Task objective
Only the lines from the line with "November 2022 (57, 1356)" through the end of the records belong in your reply, copied exactly, with every picture left out.

Given records
------
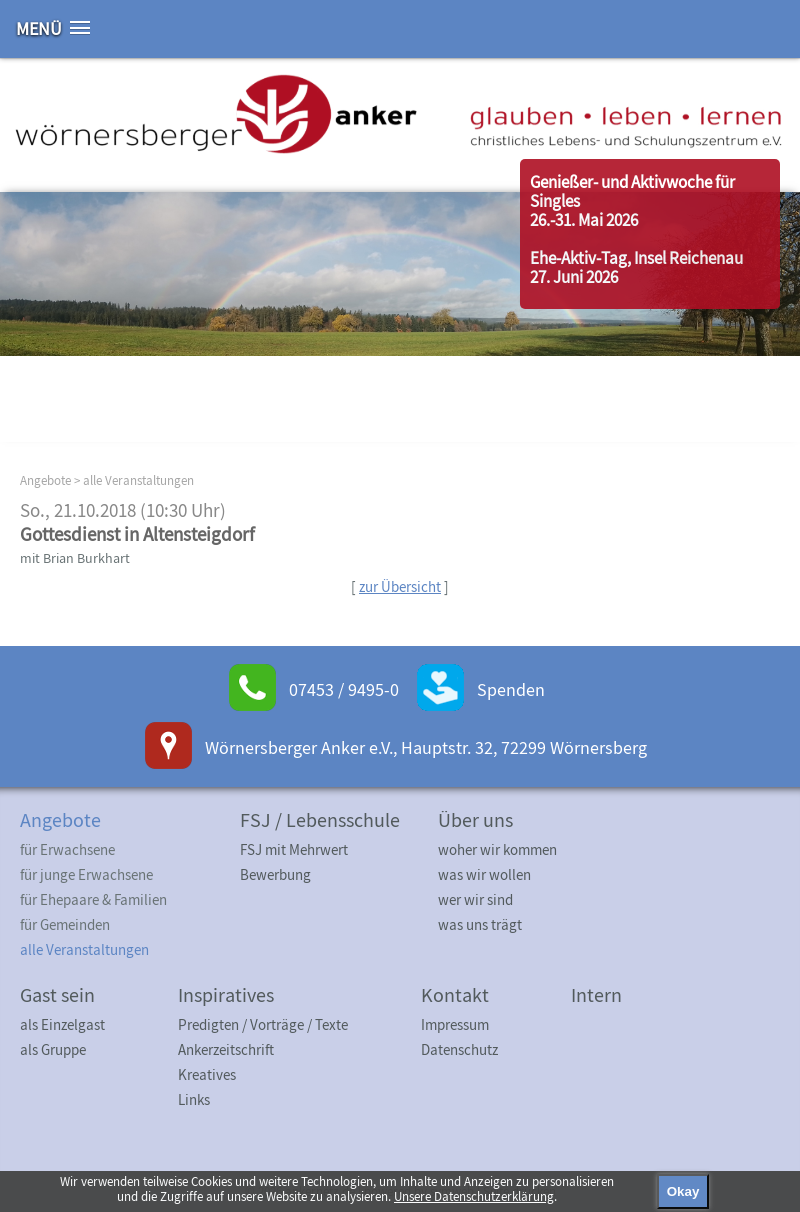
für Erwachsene (67, 849)
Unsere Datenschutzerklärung (474, 1196)
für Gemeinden (65, 924)
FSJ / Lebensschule (320, 819)
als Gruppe (53, 1049)
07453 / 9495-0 (344, 689)
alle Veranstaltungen (138, 480)
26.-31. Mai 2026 (584, 220)
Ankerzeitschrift (226, 1049)
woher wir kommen (497, 849)
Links (194, 1099)
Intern (596, 994)
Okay (683, 1191)
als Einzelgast (62, 1024)
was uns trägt (480, 924)
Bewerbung (275, 874)
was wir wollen (484, 874)
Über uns (475, 819)
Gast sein (57, 994)
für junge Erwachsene (86, 874)
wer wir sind (475, 899)
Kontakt (455, 994)
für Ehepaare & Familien (93, 899)
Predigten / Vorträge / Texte (263, 1024)
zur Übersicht (400, 586)
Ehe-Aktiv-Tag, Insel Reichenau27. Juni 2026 (636, 267)
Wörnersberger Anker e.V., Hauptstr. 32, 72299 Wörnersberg (426, 747)
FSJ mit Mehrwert (294, 849)
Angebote (45, 480)
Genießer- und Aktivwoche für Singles (632, 191)
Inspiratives (226, 994)
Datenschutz (459, 1049)
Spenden (511, 689)
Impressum (455, 1024)
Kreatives (207, 1074)
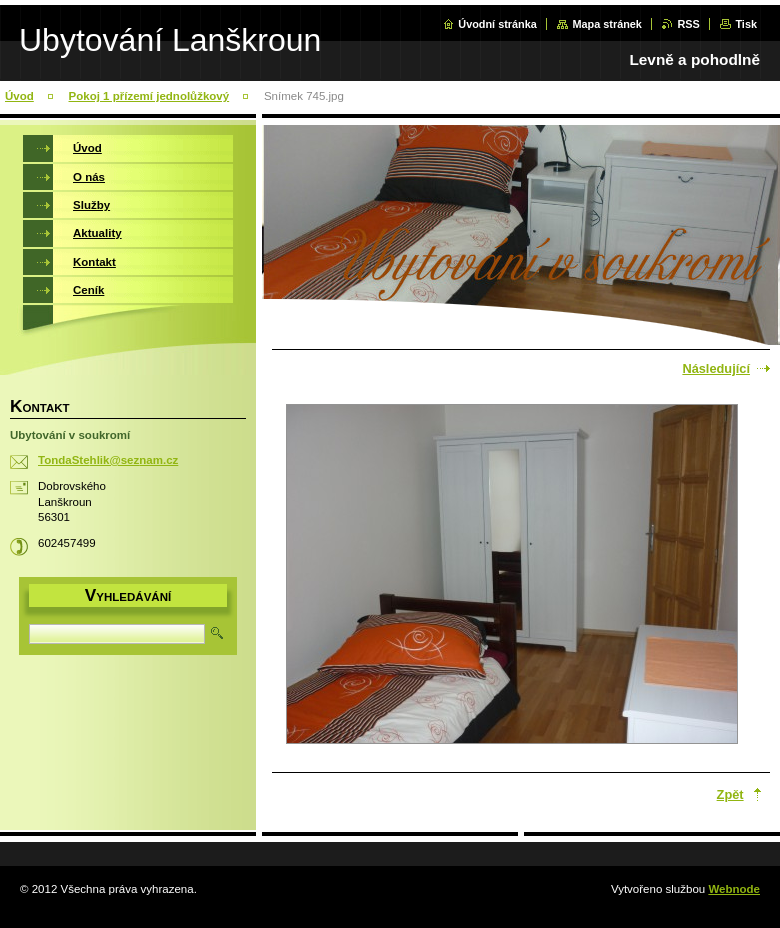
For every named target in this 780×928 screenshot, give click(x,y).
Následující (716, 368)
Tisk (746, 24)
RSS (688, 24)
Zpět (730, 794)
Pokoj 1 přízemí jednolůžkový (149, 96)
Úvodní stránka (497, 24)
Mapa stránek (607, 24)
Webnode (734, 889)
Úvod (19, 96)
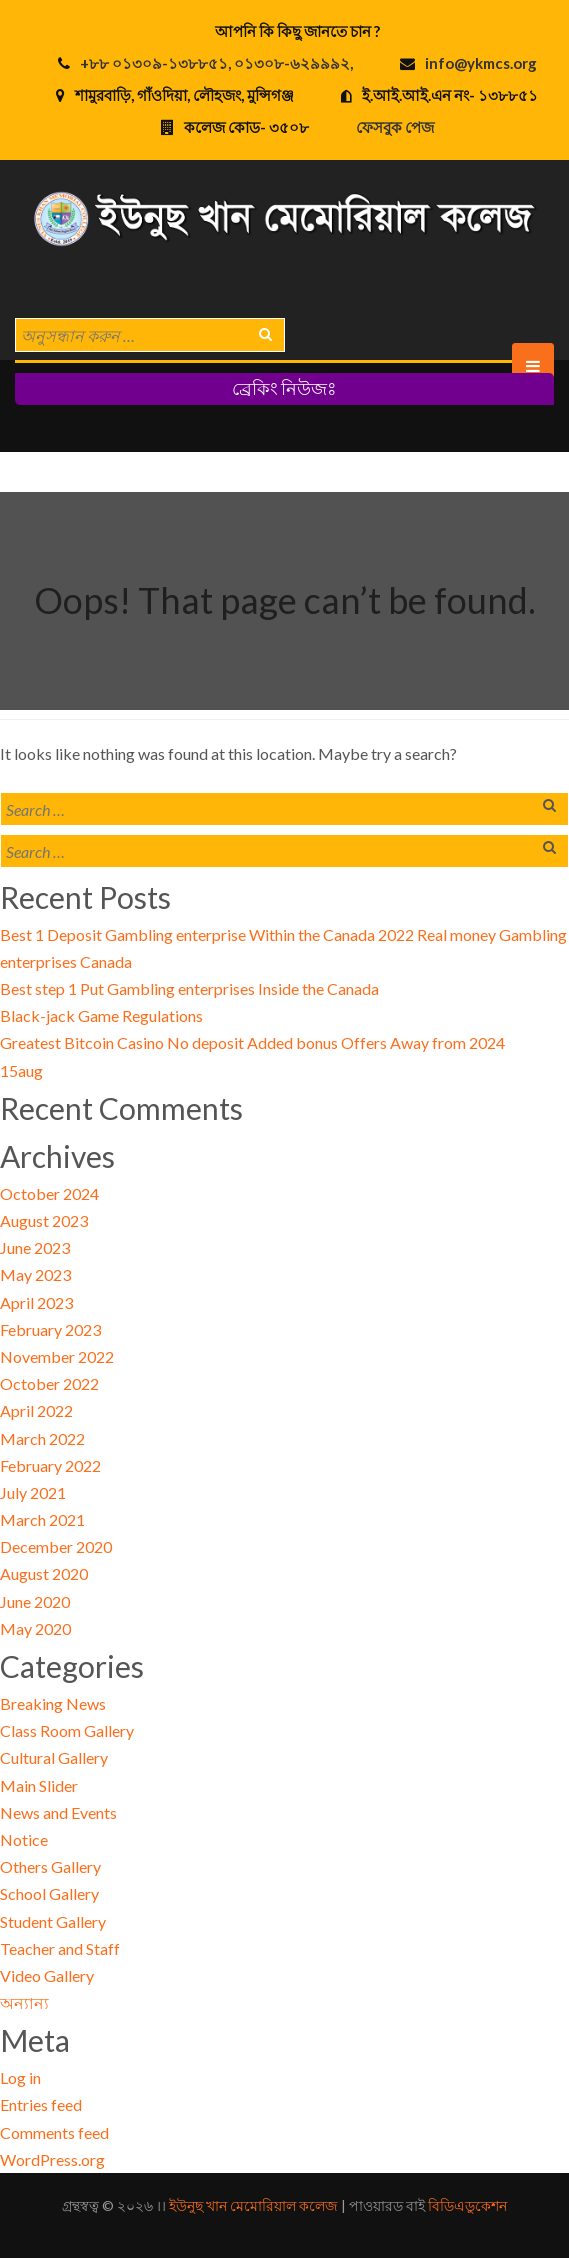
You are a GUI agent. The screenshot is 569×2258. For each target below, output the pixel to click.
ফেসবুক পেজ (395, 127)
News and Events (58, 1812)
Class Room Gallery (67, 1730)
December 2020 (56, 1546)
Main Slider (39, 1785)
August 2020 (44, 1573)
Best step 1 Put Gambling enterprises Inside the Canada (189, 988)
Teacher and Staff (60, 1948)
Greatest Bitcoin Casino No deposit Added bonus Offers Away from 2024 (252, 1042)
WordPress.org (52, 2159)
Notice (24, 1839)
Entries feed (41, 2104)
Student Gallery (53, 1921)
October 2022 (49, 1383)
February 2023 (50, 1329)
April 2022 (36, 1410)
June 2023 (35, 1247)
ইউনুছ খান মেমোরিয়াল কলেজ (253, 2205)
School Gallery (49, 1893)
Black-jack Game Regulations (101, 1015)
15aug (21, 1070)
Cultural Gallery (54, 1757)
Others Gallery (50, 1866)
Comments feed (54, 2132)
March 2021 (42, 1519)
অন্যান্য (24, 2002)
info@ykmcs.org (481, 63)
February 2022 (50, 1465)
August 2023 (44, 1220)
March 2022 (42, 1438)
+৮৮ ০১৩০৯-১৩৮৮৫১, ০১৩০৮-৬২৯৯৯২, (216, 63)
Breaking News (53, 1703)
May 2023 (35, 1274)
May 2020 (35, 1628)
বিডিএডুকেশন (467, 2205)
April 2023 (36, 1302)
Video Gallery (47, 1975)
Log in (20, 2077)
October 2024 (49, 1193)
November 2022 (57, 1356)
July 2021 (33, 1492)
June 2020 (35, 1601)
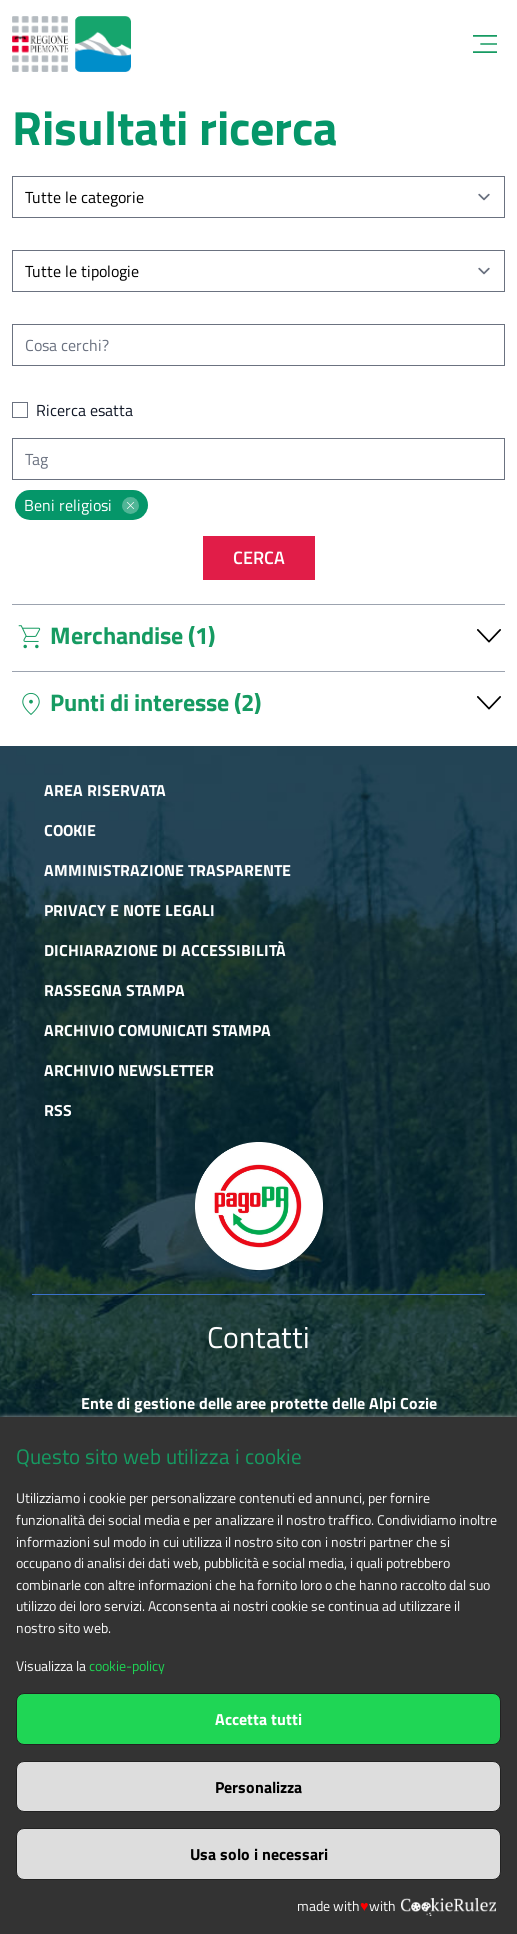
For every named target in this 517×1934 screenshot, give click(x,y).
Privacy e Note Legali (129, 910)
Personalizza (258, 1787)
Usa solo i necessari (259, 1854)
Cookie (70, 830)
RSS (58, 1110)
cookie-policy (127, 1666)
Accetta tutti (258, 1719)
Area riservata (105, 790)
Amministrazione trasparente (167, 870)
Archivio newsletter (129, 1070)
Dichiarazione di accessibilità (165, 950)
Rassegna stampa (114, 990)
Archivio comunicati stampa (157, 1030)
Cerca (259, 557)
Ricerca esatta (84, 410)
------
Written reply
November 2022 (57, 1356)
July 2021 (33, 1492)
June 2020 (35, 1601)
For every named target in this 517×1934 screenshot, give click(x,y).
Privacy e Note Legali (129, 910)
Personalizza (258, 1787)
Usa solo i necessari (259, 1854)
Cookie (70, 830)
RSS (58, 1110)
cookie-policy (127, 1666)
Accetta tutti (258, 1719)
Area riservata (105, 790)
Amministrazione trasparente (167, 870)
Archivio newsletter (129, 1070)
Dichiarazione di accessibilità (165, 950)
Rassegna stampa (114, 990)
Archivio comunicati stampa (157, 1030)
Cerca (259, 557)
Ricerca esatta (84, 410)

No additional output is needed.